Após a 2ª Guerra Mundial, com a escassez de combustível, Europa e Japão voltaram a investir em modelos elétricos, mas não foi até as crises do petróleo de 1973 e 1979 que o movimento ganhou tração. Finalmente, em 2008, em outro momento de crise mundial, o mundo acompanhou o lançamento do Roadster, modelo da Tesla com autonomia de 300 quilômetros e uma nova base tecnológica para as baterias.

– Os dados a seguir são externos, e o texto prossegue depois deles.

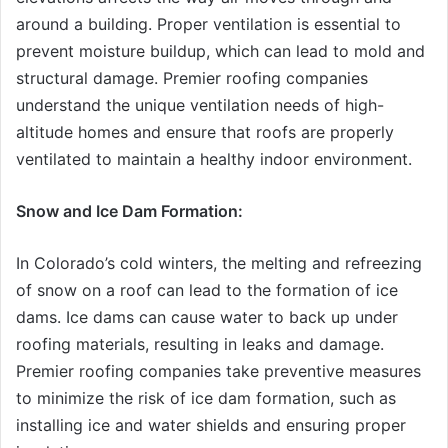
around a building. Proper ventilation is essential to
prevent moisture buildup, which can lead to mold and
structural damage. Premier roofing companies
understand the unique ventilation needs of high-
altitude homes and ensure that roofs are properly
ventilated to maintain a healthy indoor environment.
Snow and Ice Dam Formation:
In Colorado’s cold winters, the melting and refreezing
of snow on a roof can lead to the formation of ice
dams. Ice dams can cause water to back up under
roofing materials, resulting in leaks and damage.
Premier roofing companies take preventive measures
to minimize the risk of ice dam formation, such as
installing ice and water shields and ensuring proper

A influência da Tesla no mercado de carros elétricosA febre dos carros elétricos se espalhou rapidamente devido ao excelente trabalho de marketing da Tesla, que alavancou dois sentimentos sociais potentes: a crescente preocupação com o meio ambiente, ressaltada a cada COP, e o estilo de vida "da Califórnia"; mais moderno, ecologicamente consciente e de empreendedores de sucesso. Ter um Tesla virou cool, um objeto de desejo.
Esse status de "vencedora" da Tesla levou a uma corrida tecnológica importante, com montadoras chinesas e europeias acelerando seus planos de investimento.
A China se tornou o mercado mais desenvolvido do mundo, em participação de elétricos (100% a bateria ou híbridos) sobre o total das vendas de automóveis, com 19% em 2022, vs 11% na Europa.
Razões para o investimento da China e da EuropO 14º Plano Quinquenal destacou a importância da redução das emissões de carbono, porém não se deve menosprezar outros dois elementos fundamentais do Plano: a inovação e a autossuficiência de recursos.
Em relação à inovação, os carros elétricos atendem à ambição chinesa de se posicionar como um centro de excelência tecnológica e a montadora BYD tem feito um trabalho fenomenal nesse aspecto, competindo em design e qualidade com Tesla e outros concorrentes.
Já em relação à autossuficiência de matérias-primas, a China tem hoje acesso privilegiado às minas de extração dos materiais usados na produção de baterias, em especial na África. Esse acesso se contrapõe, positivamente, ao status desconfortável estrategicamente de maior importador de petróleo do mundo.
A Europa vive uma situação semelhante, já que entre os 10 maiores importadores de petróleo do mundo, temos Alemanha (3º), Holanda (6º), Itália (8º), França (9º) e Reino Unido (10º).
Além disso, há diversas montadoras europeias de classe mundial querendo exportar o conceito elétrico/híbrido a outras partes do mundo, mensagem que se alinha à liderança da agenda ecológica que o continente tenta impor há mais de uma década.
Há um verdadeiro alinhamento estratégico entre governo, sociedade, universidades e empreendedores, e um bom exemplo para se conhecer é o da empresa sueca produtora de baterias, chamada Northvolt.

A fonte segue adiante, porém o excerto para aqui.